Nvidia’s GeForce GTX 680 is 10” long. Both its PCB and its cooling
shroud are that long. A nice, sturdy aluminum frame encircles the whole
card, adding rigidity for a beefy vapor chamber and
acoustically-optimized centrifugal fan.
The reference GeForce GTX 670, on the other hand, is 9.5” long.
But its PCB only accounts for 6.75” of that. Nvidia claims that the
670’s scaled-back power requirements allowed it to move voltage
regulation circuitry to the other (left) side of the GPU, which itself
is rotated to purportedly improve signal integrity.
Nvidia uses the same fan found on the GeForce GTX 680, which we like
because it exhausts all of the card’s heated air out the rear I/O panel.
But it employs a cost-reduced heat sink. You’ll see in the power and
noise benchmarks that the result is slightly louder, slightly warmer
operation under load. However, the GTX 670 is only marginally less
attractive in that regard.
Deactivating a single SMX and turning down the GeForce GTX 670’s core
clock results in a typical board power of 141 W, according to Nvidia.
That’s around 30 W less than the GeForce GTX 680, which bears a 170 W
typical and 195 W maximum power rating. Since a 16-lane PCI Express slot
only delivers 75 W of power, you still need two six-pin auxiliary
connectors to drive the GTX 670. In the event that you forget to attach
those leads, Nvidia added a pre-boot warning message to its Kepler-based
cards instructing the end-user to plug them in.

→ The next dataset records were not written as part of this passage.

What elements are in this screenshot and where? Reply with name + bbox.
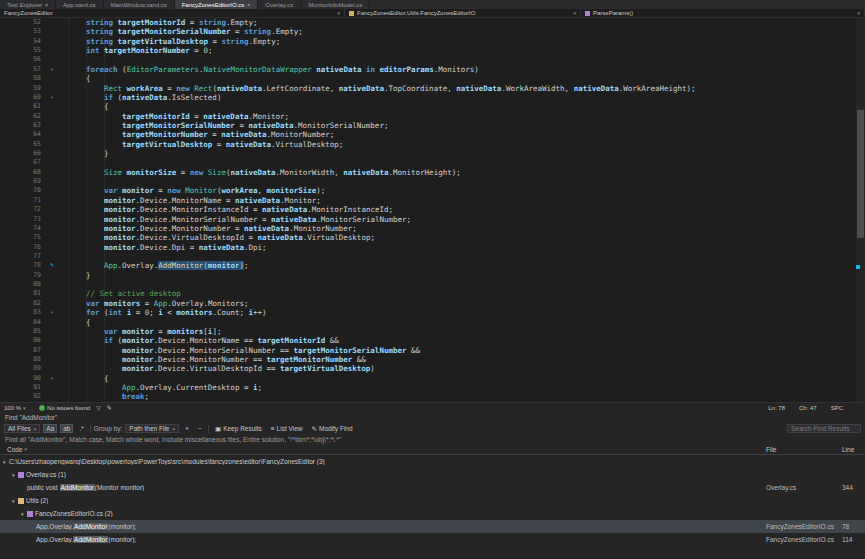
edit-pencil-icon: ✎ <box>46 261 58 270</box>
code-line[interactable]: 63targetMonitorSerialNumber = nativeData… <box>0 121 865 130</box>
code-line[interactable]: 57▾foreach (EditorParameters.NativeMonit… <box>0 65 865 74</box>
result-text: public void AddMonitor(Monitor monitor) <box>27 484 144 491</box>
find-result-row[interactable]: ▾C:\Users\zhaopengwang\Desktop\powertoys… <box>0 455 865 468</box>
zoom-control[interactable]: 100 % ▾ <box>4 405 26 411</box>
filter-button[interactable]: ▽ <box>96 404 101 411</box>
find-panel-title: Find "AddMonitor" <box>0 412 865 422</box>
code-line[interactable]: 62targetMonitorId = nativeData.Monitor; <box>0 112 865 121</box>
code-line[interactable]: 90▾{ <box>0 374 865 383</box>
keep-results-button[interactable]: ▣ Keep Results <box>212 424 265 433</box>
fold-margin <box>46 18 58 27</box>
code-line[interactable]: 56 <box>0 55 865 64</box>
code-line[interactable]: 88monitor.Device.MonitorNumber == target… <box>0 355 865 364</box>
code-line[interactable]: 92break; <box>0 392 865 401</box>
line-number: 87 <box>0 346 46 355</box>
code-text: { <box>58 374 865 383</box>
find-result-row[interactable]: App.Overlay.AddMonitor(monitor);FancyZon… <box>0 533 865 546</box>
tab-app-xaml-cs[interactable]: App.xaml.cs <box>56 0 104 9</box>
code-text: targetVirtualDesktop = nativeData.Virtua… <box>58 140 865 149</box>
code-line[interactable]: 74monitor.Device.MonitorNumber = nativeD… <box>0 224 865 233</box>
fold-chevron-icon[interactable]: ▾ <box>46 65 58 74</box>
tab-fancyzoneseditorio-cs[interactable]: FancyZonesEditorIO.cs× <box>175 0 259 9</box>
line-number: 77 <box>0 252 46 261</box>
code-line[interactable]: 58{ <box>0 74 865 83</box>
code-line[interactable]: 75monitor.Device.VirtualDesktopId = nati… <box>0 233 865 242</box>
code-line[interactable]: 91App.Overlay.CurrentDesktop = i; <box>0 383 865 392</box>
find-result-row[interactable]: ▾Overlay.cs (1) <box>0 468 865 481</box>
modify-find-button[interactable]: ✎ Modify Find <box>309 424 356 433</box>
tab-test-explorer[interactable]: Test Explorer× <box>0 0 56 9</box>
scope-dropdown[interactable]: All Files ▾ <box>4 424 40 433</box>
code-line[interactable]: 80 <box>0 280 865 289</box>
find-result-row[interactable]: App.Overlay.AddMonitor(monitor);FancyZon… <box>0 520 865 533</box>
code-line[interactable]: 70var monitor = new Monitor(workArea, mo… <box>0 186 865 195</box>
tab-mainwindow-xaml-cs[interactable]: MainWindow.xaml.cs <box>104 0 175 9</box>
project-dropdown[interactable]: FancyZonesEditor ▾ <box>0 9 345 17</box>
code-line[interactable]: 66} <box>0 149 865 158</box>
fold-chevron-icon[interactable]: ▾ <box>46 374 58 383</box>
code-line[interactable]: 72monitor.Device.MonitorInstanceId = nat… <box>0 205 865 214</box>
code-text: if (nativeData.IsSelected) <box>58 93 865 102</box>
code-line[interactable]: 65targetVirtualDesktop = nativeData.Virt… <box>0 140 865 149</box>
line-column-header[interactable]: Line <box>842 446 854 453</box>
collapse-all-button[interactable]: − <box>195 424 205 433</box>
code-line[interactable]: 89monitor.Device.VirtualDesktopId == tar… <box>0 364 865 373</box>
fold-margin <box>46 318 58 327</box>
code-line[interactable]: 84{ <box>0 318 865 327</box>
code-line[interactable]: 82var monitors = App.Overlay.Monitors; <box>0 299 865 308</box>
edit-indicator[interactable]: ✎ <box>107 404 112 411</box>
type-dropdown[interactable]: FancyZonesEditor.Utils.FancyZonesEditorI… <box>345 9 581 17</box>
find-result-row[interactable]: ▾FancyZonesEditorIO.cs (2) <box>0 507 865 520</box>
code-line[interactable]: 61{ <box>0 102 865 111</box>
expand-all-button[interactable]: + <box>182 424 192 433</box>
match-whole-word-button[interactable]: ab <box>60 424 73 433</box>
code-line[interactable]: 59Rect workArea = new Rect(nativeData.Le… <box>0 84 865 93</box>
search-find-results-input[interactable]: Search Find Results <box>787 424 861 433</box>
code-line[interactable]: 64targetMonitorNumber = nativeData.Monit… <box>0 130 865 139</box>
code-line[interactable]: 83▾for (int i = 0; i < monitors.Count; i… <box>0 308 865 317</box>
list-view-button[interactable]: ≡ List View <box>268 424 306 433</box>
chevron-down-icon: ▾ <box>857 10 860 16</box>
code-line[interactable]: 78✎App.Overlay.AddMonitor(monitor); <box>0 261 865 270</box>
code-line[interactable]: 53string targetMonitorSerialNumber = str… <box>0 27 865 36</box>
match-case-icon: Aa <box>46 425 54 432</box>
tab-overlay-cs[interactable]: Overlay.cs <box>258 0 301 9</box>
group-by-dropdown[interactable]: Path then File ▾ <box>125 424 179 433</box>
code-line[interactable]: 67 <box>0 158 865 167</box>
find-result-row[interactable]: ▾Utils (2) <box>0 494 865 507</box>
line-number: 55 <box>0 46 46 55</box>
code-line[interactable]: 68Size monitorSize = new Size(nativeData… <box>0 168 865 177</box>
fold-chevron-icon[interactable]: ▾ <box>46 308 58 317</box>
issues-indicator[interactable]: ✓ No issues found <box>39 405 90 411</box>
code-line[interactable]: 71monitor.Device.MonitorName = nativeDat… <box>0 196 865 205</box>
code-line[interactable]: 73monitor.Device.MonitorSerialNumber = n… <box>0 215 865 224</box>
line-number: 89 <box>0 364 46 373</box>
tab-monitorinfomodel-cs[interactable]: MonitorInfoModel.cs <box>301 0 370 9</box>
code-filter-dropdown[interactable]: Code ▾ <box>4 445 30 454</box>
close-icon[interactable]: × <box>247 2 250 8</box>
code-line[interactable]: 77 <box>0 252 865 261</box>
navigation-bar: FancyZonesEditor ▾ FancyZonesEditor.Util… <box>0 9 865 18</box>
code-line[interactable]: 79} <box>0 271 865 280</box>
member-dropdown[interactable]: ParseParams() ▾ <box>581 9 865 17</box>
code-line[interactable]: 60▾if (nativeData.IsSelected) <box>0 93 865 102</box>
code-line[interactable]: 76monitor.Device.Dpi = nativeData.Dpi; <box>0 243 865 252</box>
fold-chevron-icon[interactable]: ▾ <box>46 93 58 102</box>
code-editor[interactable]: 52string targetMonitorId = string.Empty;… <box>0 18 865 402</box>
code-line[interactable]: 87monitor.Device.MonitorSerialNumber == … <box>0 346 865 355</box>
code-text: break; <box>58 392 865 401</box>
find-result-row[interactable]: public void AddMonitor(Monitor monitor)O… <box>0 481 865 494</box>
scrollbar-thumb[interactable] <box>857 110 864 238</box>
code-line[interactable]: 52string targetMonitorId = string.Empty; <box>0 18 865 27</box>
code-line[interactable]: 85var monitor = monitors[i]; <box>0 327 865 336</box>
regex-button[interactable]: .* <box>76 424 86 433</box>
match-case-button[interactable]: Aa <box>43 424 57 433</box>
code-line[interactable]: 86if (monitor.Device.MonitorName == targ… <box>0 336 865 345</box>
file-column-header[interactable]: File <box>766 446 776 453</box>
vertical-scrollbar[interactable] <box>856 18 865 402</box>
code-line[interactable]: 81// Set active desktop <box>0 289 865 298</box>
close-icon[interactable]: × <box>45 2 48 8</box>
code-line[interactable]: 55int targetMonitorNumber = 0; <box>0 46 865 55</box>
code-line[interactable]: 54string targetVirtualDesktop = string.E… <box>0 37 865 46</box>
code-line[interactable]: 69 <box>0 177 865 186</box>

The 670 offers the same four display outputs as Nvidia’s GeForce GTX
680: two dual-link DVI connectors (one DVI-I and one DVI-D), one
full-sized HDMI output, and one full-sized DisplayPort connector. All
four can be active simultaneously, partly addressing AMD’s Eyefinity
technology, which we’ve seen enable up to six screens on one card.